It was this post that took my breath away, as it reminded me so much of my own post on the same subject. And here I am, thinking I'm all by myself in this life!
However, it was her bagel recipe
that ensured her a spot in my heart. You see, bagels are pretty much
non-existent here, and when you do find them, they tend to be very
expensive and not really like you want them to be. But, as she says,
sometimes you really crave something to smear cream cheese on -
especially in Italy, where one can find the world's only real cream cheese.
Visiting friends from New York have known to not cross my threshold unless bearing at least six Ess-a-Bagels.
I have taught my gay mafia about the joys of these plump little balls
of doughy love, and they now crave them too. I am the devil.
My
first experience with bagels on this side of the pond was in a coffee
shop in London whose name I forget. I grabbed one before flying home to
Montpel. It cost me more in sterling than my phone bill that month, but
it was worth every chewy, doughy bite.
Next was The Bagel Shop in Barcelona.
These are heavenly, and come with a variety of toppings. I eat a bagel
every single morning I am in Barcelona, without fail. YUM.
Viola,
the only girl I know in Italy and my former roommate, has a carrot cake
obsession that has taken her to New York twice, and keeps her ever
vigilant for this tasty treat. She breathlessly called me one day to
report that not only had she found carrot cake - she had found bagels.

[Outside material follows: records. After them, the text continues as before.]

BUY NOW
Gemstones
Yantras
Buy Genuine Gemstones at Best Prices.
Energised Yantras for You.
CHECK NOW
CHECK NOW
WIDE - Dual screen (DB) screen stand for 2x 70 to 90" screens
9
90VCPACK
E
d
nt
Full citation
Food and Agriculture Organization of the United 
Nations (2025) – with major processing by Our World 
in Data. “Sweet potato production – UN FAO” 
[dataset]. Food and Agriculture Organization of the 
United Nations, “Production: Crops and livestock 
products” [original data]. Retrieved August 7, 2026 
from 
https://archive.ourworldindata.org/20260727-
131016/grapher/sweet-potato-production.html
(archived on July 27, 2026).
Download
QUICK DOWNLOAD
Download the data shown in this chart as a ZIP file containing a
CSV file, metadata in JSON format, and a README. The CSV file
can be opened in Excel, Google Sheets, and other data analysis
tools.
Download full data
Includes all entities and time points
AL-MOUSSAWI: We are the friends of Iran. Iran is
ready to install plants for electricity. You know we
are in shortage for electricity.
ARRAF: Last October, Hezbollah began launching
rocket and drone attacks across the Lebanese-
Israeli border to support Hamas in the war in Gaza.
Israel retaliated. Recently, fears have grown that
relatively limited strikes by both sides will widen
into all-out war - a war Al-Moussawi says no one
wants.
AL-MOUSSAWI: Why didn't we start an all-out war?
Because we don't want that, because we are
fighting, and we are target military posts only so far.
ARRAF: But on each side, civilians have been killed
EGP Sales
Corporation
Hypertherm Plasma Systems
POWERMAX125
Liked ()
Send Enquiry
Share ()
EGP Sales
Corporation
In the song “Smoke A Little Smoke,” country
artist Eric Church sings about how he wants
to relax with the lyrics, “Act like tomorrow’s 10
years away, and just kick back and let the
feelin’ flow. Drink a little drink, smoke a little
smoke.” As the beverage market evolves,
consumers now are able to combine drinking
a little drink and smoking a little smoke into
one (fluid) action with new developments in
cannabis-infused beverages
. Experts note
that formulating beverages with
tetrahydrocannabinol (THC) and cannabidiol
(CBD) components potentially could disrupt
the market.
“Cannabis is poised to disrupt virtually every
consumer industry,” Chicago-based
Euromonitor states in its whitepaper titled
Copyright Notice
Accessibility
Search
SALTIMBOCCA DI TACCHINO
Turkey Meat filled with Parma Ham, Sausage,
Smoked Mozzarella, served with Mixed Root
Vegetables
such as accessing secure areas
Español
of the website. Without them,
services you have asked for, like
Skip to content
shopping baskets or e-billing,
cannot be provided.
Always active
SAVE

In Rome. At the cleverly named Jospehine's Bakery, in the fittingly named Piazza del Paradiso. Their bagels are teensy tinsy, hellatiously expensive, and absolutely perfect.
Then
- like manna from heaven - came the news that our very own patisserie here in Montpel - Louis, it's called - was carrying bagels.
I immediately ran over, and sure enough - there they were, a gleaming
fresh stack of bagel sandwiches. I breathlessly asked if I could buy a
half dozen of the bagels plain, with nothing inside.
The girl
looked at me like I had half a dozen heads. Then came the answer I have
come to hear all too often in this ridiculous country: "C'est pas
possible." This is not possible.
I said I could come back in the morning, before they made them into sandwiches. "C'est pas possible."
I suppose I could buy a sandwich, scrape the food off it and rebuild it with my own treats. But it's just not the same.